Incidentally, the position for applying a force to the knob 25 in the tangential direction in this operation is not limited to the upper end of the middle 25A of the knob 25. The position may be deviated to the right or left side of the knob 25. However, due care is needed not to press the knob 25 by mistake when applying a force in the tangential direction. Manipulation of the middle 25A minimizes the chance of pushing the knob 25 by mistake.
The switch operation is described below while referring to Fig. 9, Fig. 10, and Fig. 1 showing the top of the REPS of the embodiment.
A pushing force is applied to the upper end portion of one side 25B on the outer circumference of the knob 25 in the direction of arrow V1 (see Fig. 10 and Fig. 12 which are front views showing the operating state of the REPS of the embodiment). By this pushing force, the frame 24 holding the knob 25 swings by rotation of the support shafts 33A, 33B. The pushing force in the direction of arrow V1 acts mostly on the switch 22A which, of the two switches 22A and 22B, the closest to the one side 25B being pushed. Accordingly, the dome spring type movable contact 30A of this switch 22A is pushed down and deflected downward. The frame 24 inclines about a line between one support shaft 33A and the other switch 22B, and when the pushing force becomes larger, the dome spring type movable contact 30A is inverted to short-circuit between the fixed contacts 29A and 29B, thereby turning on the switch 22A.
At this time, the frame 24 overcomes the urging force of the spring 36, and its one support shaft 33B moves upward in its support slot 32B, and this motion is nearly equal to the action stroke of the switch 22A.
When the pushing force applied to the upper end of the side 25B is released, the dome spring type movable contact 30A of the switch 22A returns to the original dome shape by its own elastic restoring force. The switch 22A becomes OFF state, and the frame 24 and the knob 25 held by the frame also return to their normal positions shown in Fig. 9.
In this way, by pushing the upper end portion of the side 25B, the switch 22A can be operated.
Similarly, by pushing the upper end portion of the other side 25C of the knob 25, the switch 22B can be operated.
Next is explained the operation of applying a pushing force to the upper end portion of the indented middle portion 25A of the outer circumference of the knob 25 in the direction of arrow V2 (see Fig. 9 and Fig. 13 which is a front view showing the operating state of the REPS of the embodiment). By the pushing force in the direction of arrow V2, the frame 24 holding the knob 25 swings by rotation of the support shafts 33A, 33B. The pushing force in the direction of arrow V2 causes the pushing protrusions 35A, 35B at the lower side of the front-side 34 of the frame 24 to push and operate the two switches 22A, 22B on the base unit 23. The pushing force in the direction of arrow V2 acts nearly equally on the two switches 22A, 22B, and the dome spring type movable contacts 30A and 30B of the two switches 22A and 22B are deflected nearly at the same time. Simultaneously, the frame 24 rotates about the central line linking the two support shafts 33A, 33B. As the pushing force increases, the two dome spring type movable contacts 30A, 30B are inverted nearly at the same time. By this inverting action, as shown in Fig. 13, the fixed contacts 29A and 29B, and 29C and 29D are short-circuited respectively, thereby turning on the switches 22A and 22B.
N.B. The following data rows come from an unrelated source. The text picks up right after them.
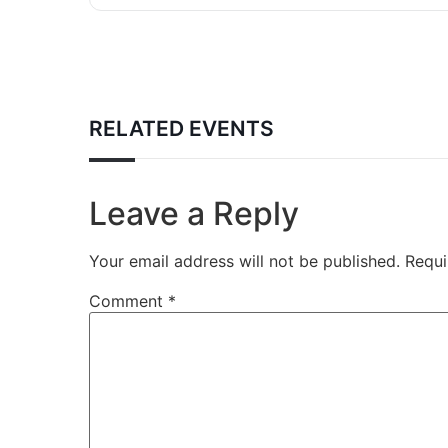
RELATED EVENTS
Leave a Reply
Your email address will not be published.
Requi
Comment
*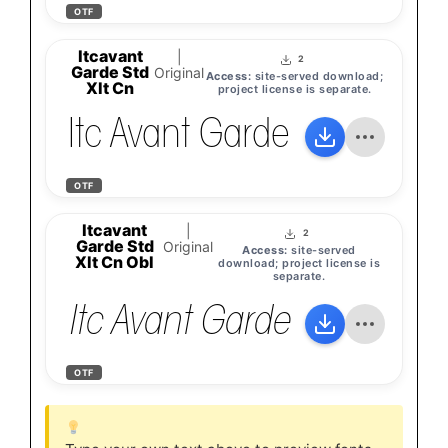
OTF
Itcavant
|
2
Garde Std
Original
Access:
site-served download;
Xlt Cn
project license is separate.
Itc Avant Garde Gothic St
OTF
Itcavant
|
2
Garde Std
Original
Access:
site-served
Xlt Cn Obl
download; project license is
separate.
Itc Avant Garde Gothic St
OTF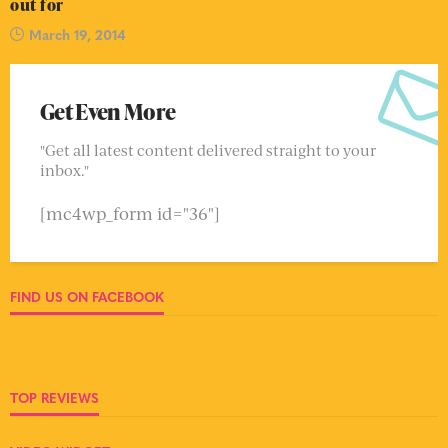
out for
March 19, 2014
Get Even More
"Get all latest content delivered straight to your
inbox."
[mc4wp_form id="36"]
FIND US ON FACEBOOK
TOP REVIEWS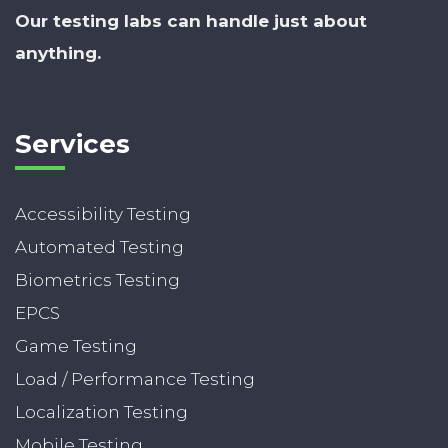
Our testing labs can handle just about
anything.
Services
Accessibility Testing
Automated Testing
Biometrics Testing
EPCS
Game Testing
Load / Performance Testing
Localization Testing
Mobile Testing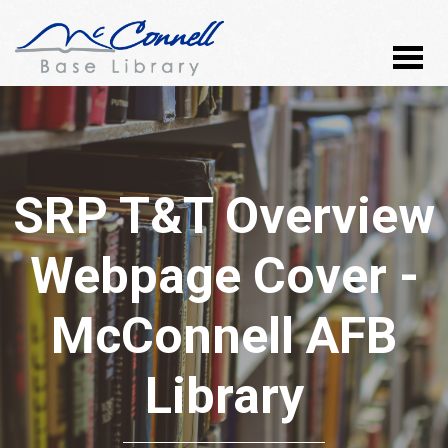
SRP T&T Overview
Webpage Cover -
McConnell AFB
Library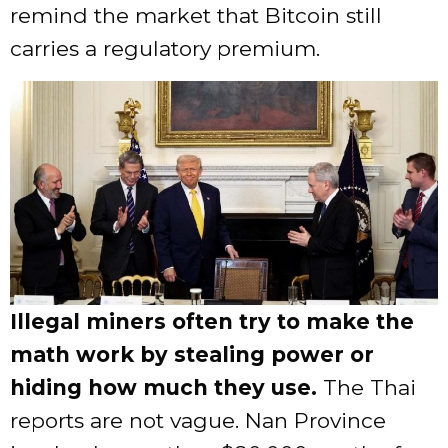
remind the market that Bitcoin still
carries a regulatory premium.
Illegal miners often try to make the
math work by stealing power or
hiding how much they use.
The Thai
reports are not vague. Nan Province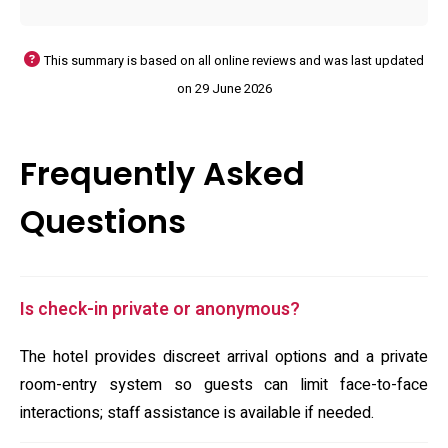
This summary is based on all online reviews and was last updated
on 29 June 2026
Frequently Asked
Questions
Is check-in private or anonymous?
The hotel provides discreet arrival options and a private
room-entry system so guests can limit face-to-face
interactions; staff assistance is available if needed.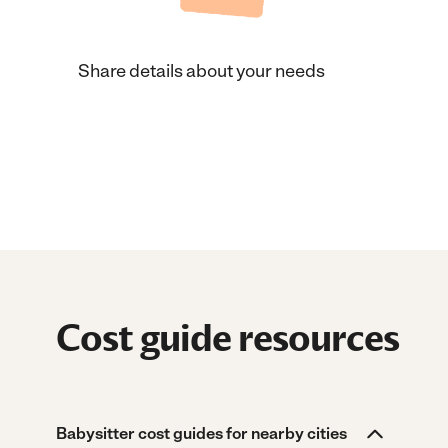
Share details about your needs
Cost guide resources
Babysitter cost guides for nearby cities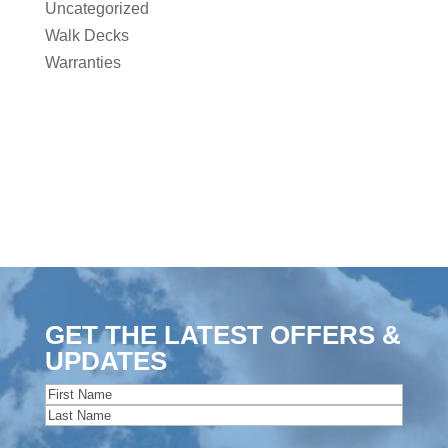
Uncategorized
Walk Decks
Warranties
GET THE LATEST OFFERS &
UPDATES
Name
(Required)
First
Last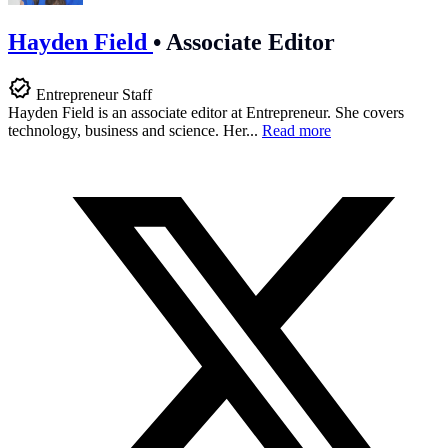
Hayden Field
•
Associate Editor
Entrepreneur Staff
Hayden Field is an associate editor at Entrepreneur. She covers
technology, business and science. Her...
Read more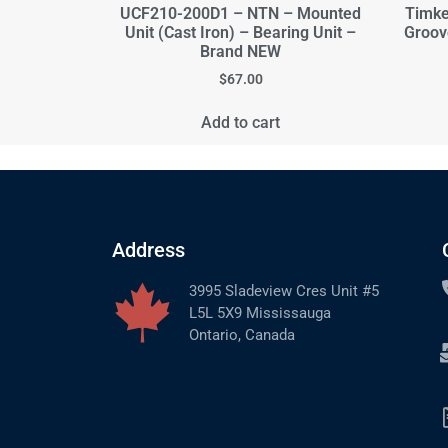
UCF210-200D1 – NTN – Mounted
Timke
Unit (Cast Iron) – Bearing Unit –
Groov
Brand NEW
$
67.00
Add to cart
Address
3995 Sladeview Cres Unit #5
L5L 5X9 Mississauga
Ontario, Canada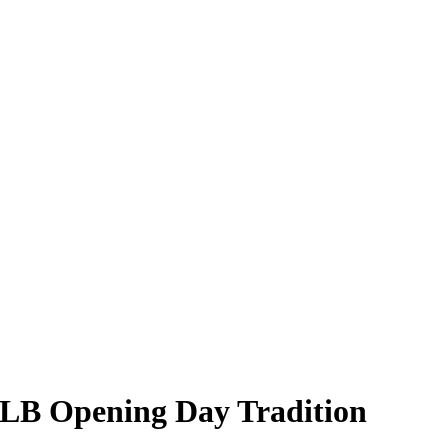
 MLB Opening Day Tradition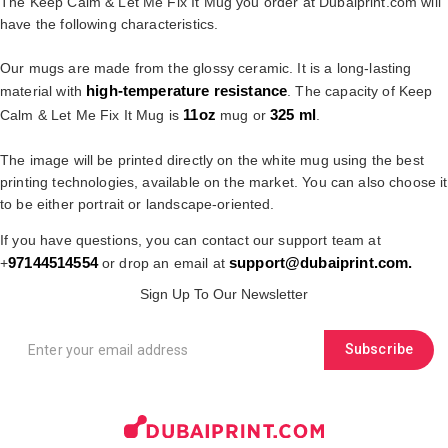
The Keep Calm & Let Me Fix It Mug you order at Dubaiprint.com will
have the following characteristics.
Our mugs are made from the glossy ceramic. It is a long-lasting
high-temperature resistance
material with
. The capacity of Keep
11oz
325 ml
Calm & Let Me Fix It Mug is
mug or
.
The image will be printed directly on the white mug using the best
printing technologies, available on the market. You can also choose it
to be either portrait or landscape-oriented.
If you have questions, you can contact our support team at
97144514554
support@dubaiprint.com
.
+
or drop an email at
Sign Up To Our Newsletter
Subscribe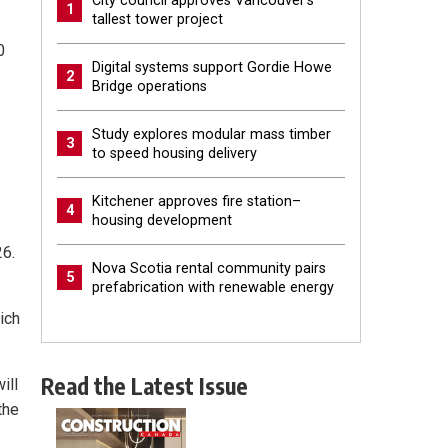
City council approves Vancouver’s
1
tallest tower project
0
Digital systems support Gordie Howe
2
Bridge operations
Study explores modular mass timber
3
to speed housing delivery
Kitchener approves fire station–
4
housing development
26.
Nova Scotia rental community pairs
5
prefabrication with renewable energy
ich
Read the Latest Issue
ill
the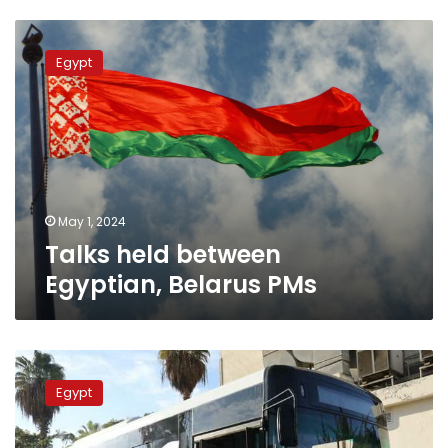
Talks
held
Egypt
between
Egyptian,
Belarus
PMs
May 1, 2024
Talks held between
Egyptian, Belarus PMs
Egypt,
Belarus
Egypt
probe
localization
of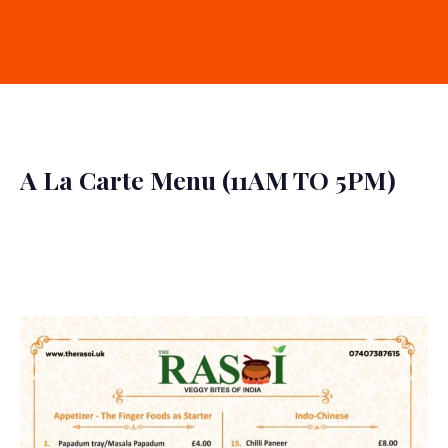
A La Carte Menu (11AM TO 5PM)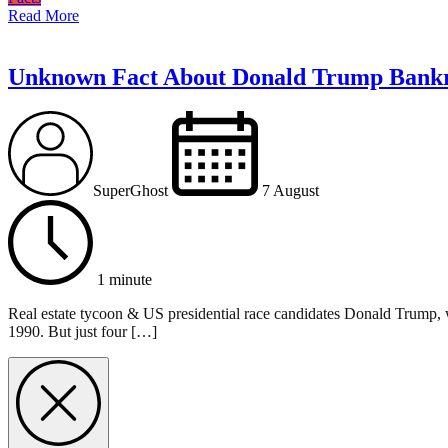
Read More
Unknown Fact About Donald Trump Bank
SuperGhost
7 August
1 minute
Real estate tycoon & US presidential race candidates Donald Trump, w
1990. But just four […]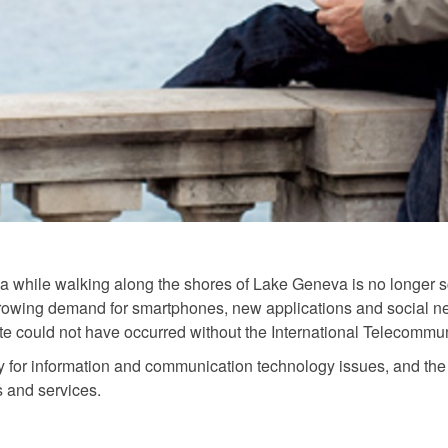
alia while walking along the shores of Lake Geneva is no longer 
growing demand for smartphones, new applications and social n
e could not have occurred without the International Telecommun
 for information and communication technology issues, and the 
s and services.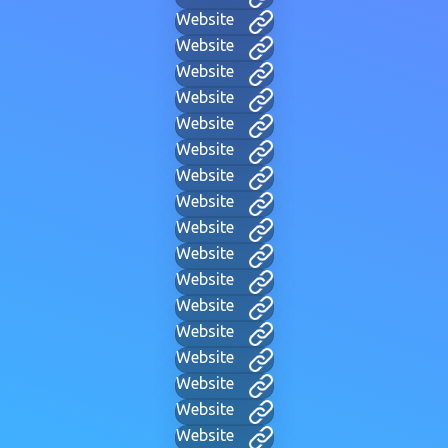
Website
Website
Website
Website
Website
Website
Website
Website
Website
Website
Website
Website
Website
Website
Website
Website
Website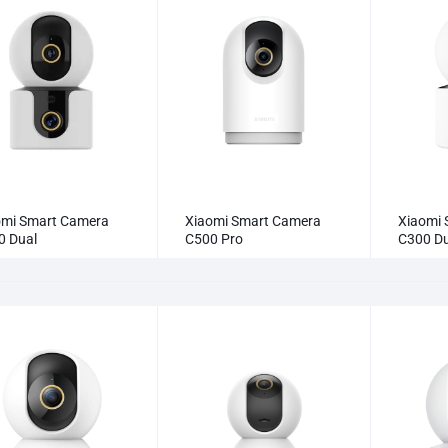
omi Smart Camera
Xiaomi Smart Camera
Xiaomi 
0 Dual
C500 Pro
C300 Du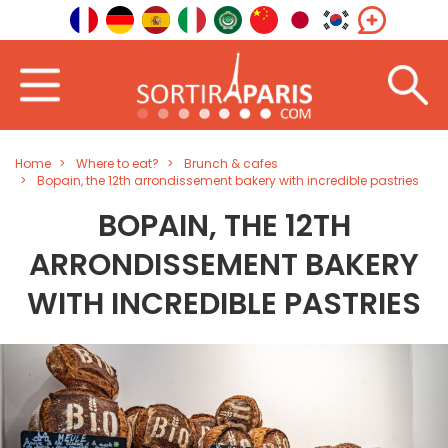
Home
Where to eat?
Brunch & cafes
Bopain, the 12th arrondissement bakery with incredible pastries
BOPAIN, THE 12TH
ARRONDISSEMENT BAKERY
WITH INCREDIBLE PASTRIES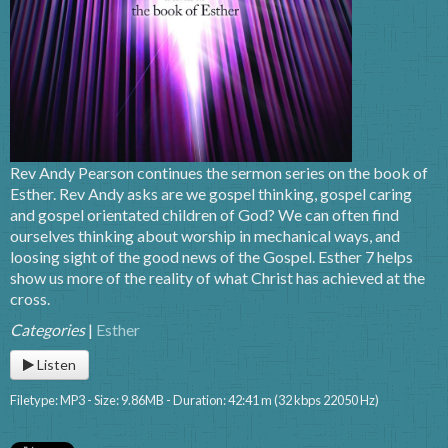
Rev Andy Pearson continues the sermon series on the book of
Esther. Rev Andy asks are we gospel thinking, gospel caring
and gospel orientated children of God? We can often find
ourselves thinking about worship in mechanical ways, and
loosing sight of the good news of the Gospel. Esther 7 helps
show us more of the reality of what Christ has achieved at the
cross.
Categories
|
Esther
Listen
Filetype: MP3 - Size: 9.86MB - Duration: 42:41 m (32 kbps 22050 Hz)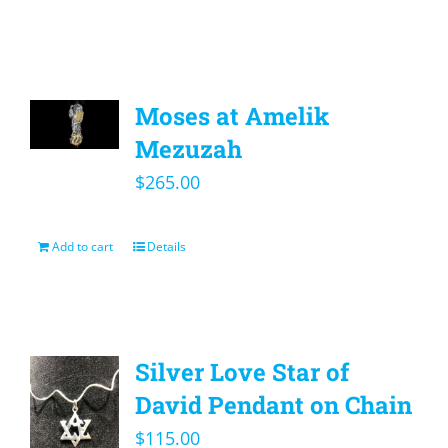
Moses at Amelik
Mezuzah
$
265.00
Add to cart
Details
Silver Love Star of
David Pendant on Chain
$
115.00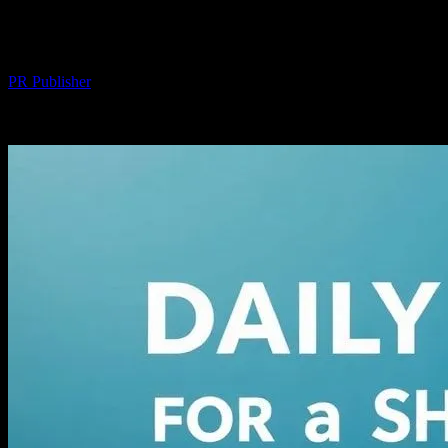
Healthier You
By
PR Publisher
-
March 14, 2026
328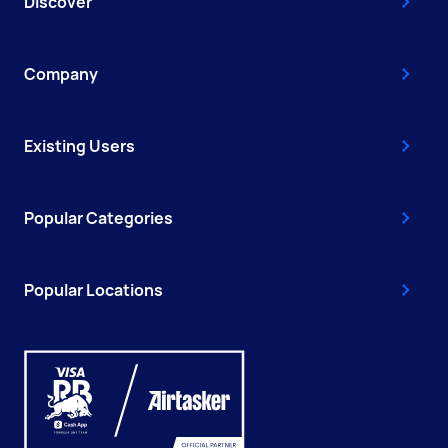
Discover
Company
Existing Users
Popular Categories
Popular Locations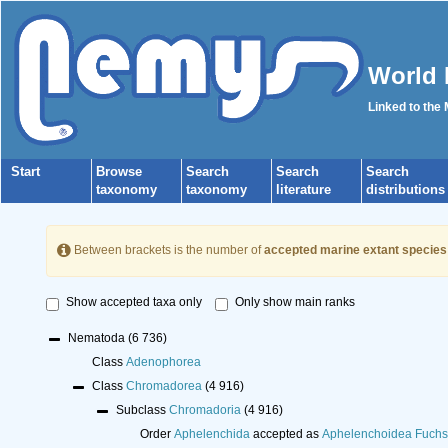
World 
Linked to the
Start
Browse
Search
Search
Search
taxonomy
taxonomy
literature
distributions
Between brackets is the number of
accepted marine extant species
Show accepted taxa only
Only show main ranks
Nematoda
(6 736)
Class
Adenophorea
Class
Chromadorea
(4 916)
Subclass
Chromadoria
(4 916)
Order
Aphelenchida
accepted as
Aphelenchoidea Fuchs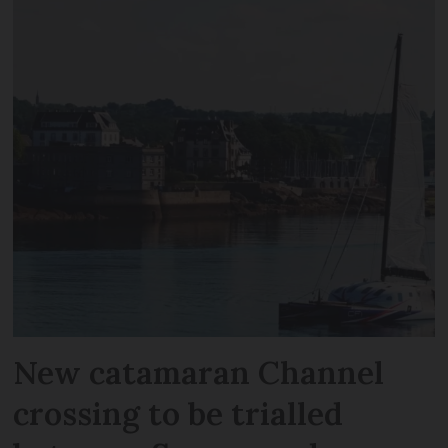
New catamaran Channel
crossing to be trialled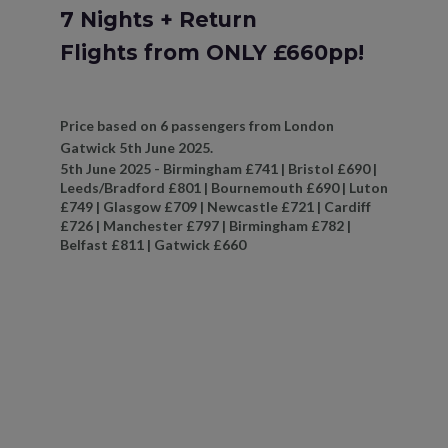
7 Nights + Return
Flights from ONLY £660pp!
Price based on 6 passengers from London
Gatwick 5th June 2025.
5th June 2025 - Birmingham £741 | Bristol £690 |
Leeds/Bradford £801 | Bournemouth £690 | Luton
£749 | Glasgow £709 | Newcastle £721 | Cardiff
£726 | Manchester £797 | Birmingham £782 |
Belfast £811 | Gatwick £660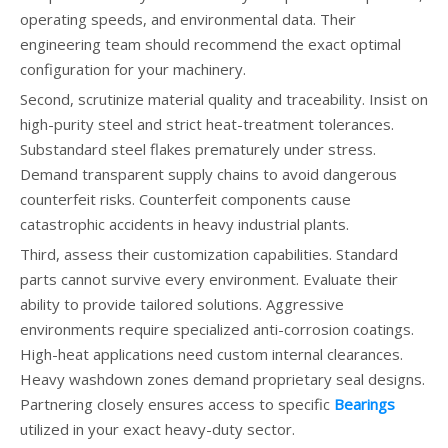
operating speeds, and environmental data. Their
engineering team should recommend the exact optimal
configuration for your machinery.
Second, scrutinize material quality and traceability. Insist on
high-purity steel and strict heat-treatment tolerances.
Substandard steel flakes prematurely under stress.
Demand transparent supply chains to avoid dangerous
counterfeit risks. Counterfeit components cause
catastrophic accidents in heavy industrial plants.
Third, assess their customization capabilities. Standard
parts cannot survive every environment. Evaluate their
ability to provide tailored solutions. Aggressive
environments require specialized anti-corrosion coatings.
High-heat applications need custom internal clearances.
Heavy washdown zones demand proprietary seal designs.
Partnering closely ensures access to specific
Bearings
utilized in your exact heavy-duty sector.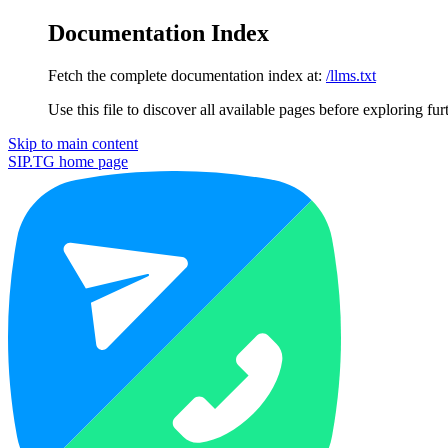
Documentation Index
Fetch the complete documentation index at:
/llms.txt
Use this file to discover all available pages before exploring fur
Skip to main content
SIP.TG
home page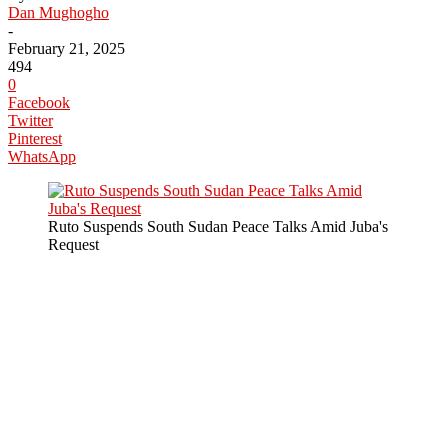
Dan Mughogho
-
February 21, 2025
494
0
Facebook
Twitter
Pinterest
WhatsApp
Ruto Suspends South Sudan Peace Talks Amid Juba's
Request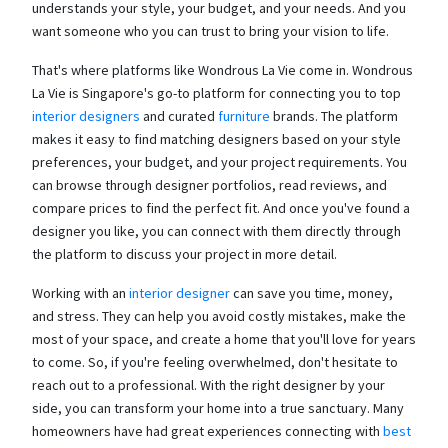
understands your style, your budget, and your needs. And you
want someone who you can trust to bring your vision to life.
That's where platforms like Wondrous La Vie come in. Wondrous
La Vie is Singapore's go-to platform for connecting you to top
interior designers
and curated
furniture
brands. The platform
makes it easy to find matching designers based on your style
preferences, your budget, and your project requirements. You
can browse through designer portfolios, read reviews, and
compare prices to find the perfect fit. And once you've found a
designer you like, you can connect with them directly through
the platform to discuss your project in more detail.
Working with an
interior designer
can save you time, money,
and stress. They can help you avoid costly mistakes, make the
most of your space, and create a home that you'll love for years
to come. So, if you're feeling overwhelmed, don't hesitate to
reach out to a professional. With the right designer by your
side, you can transform your home into a true sanctuary. Many
homeowners have had great experiences connecting with
best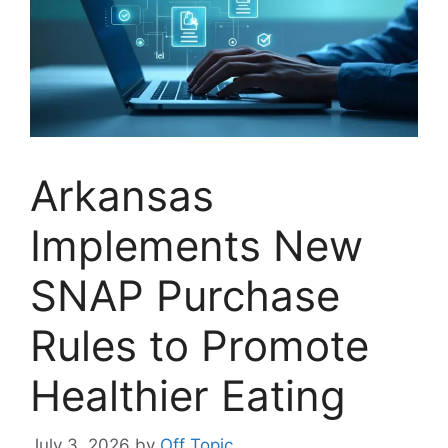
Arkansas
Implements New
SNAP Purchase
Rules to Promote
Healthier Eating
July 3, 2026
by
Off Topic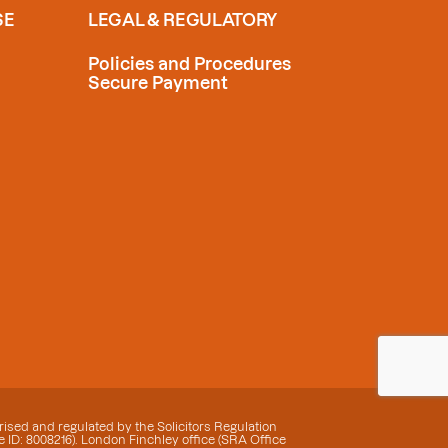
SE
LEGAL & REGULATORY
Policies and Procedures
Secure Payment
ised and regulated by the Solicitors Regulation
 ID: 8008216). London Finchley office (SRA Office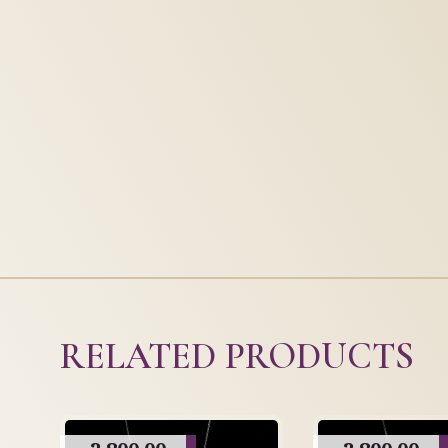
RELATED PRODUCTS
In this operation, when the two switches 22A and 22B are turned on, the ON timing might be slightly deviated. Accordingly, switching recognition means using time measuring means is provided in order to judge that both switches are ON when the two switches are turned ON within a specified time period. That is, it is intended to distinguish the action of turning on both switches 22A, 22B by pushing the middle portion 25A from the actions of turning on the switch 22A by pushing the side 25B of the operation knob 25 and turning on the switch 22B by pushing the side 25C of the operation knob 25.
In this constitution, when two push operation parts are manipulated within a specific time, the electric signal may be processed differently from the single electric signal when either push operation part is manipulated.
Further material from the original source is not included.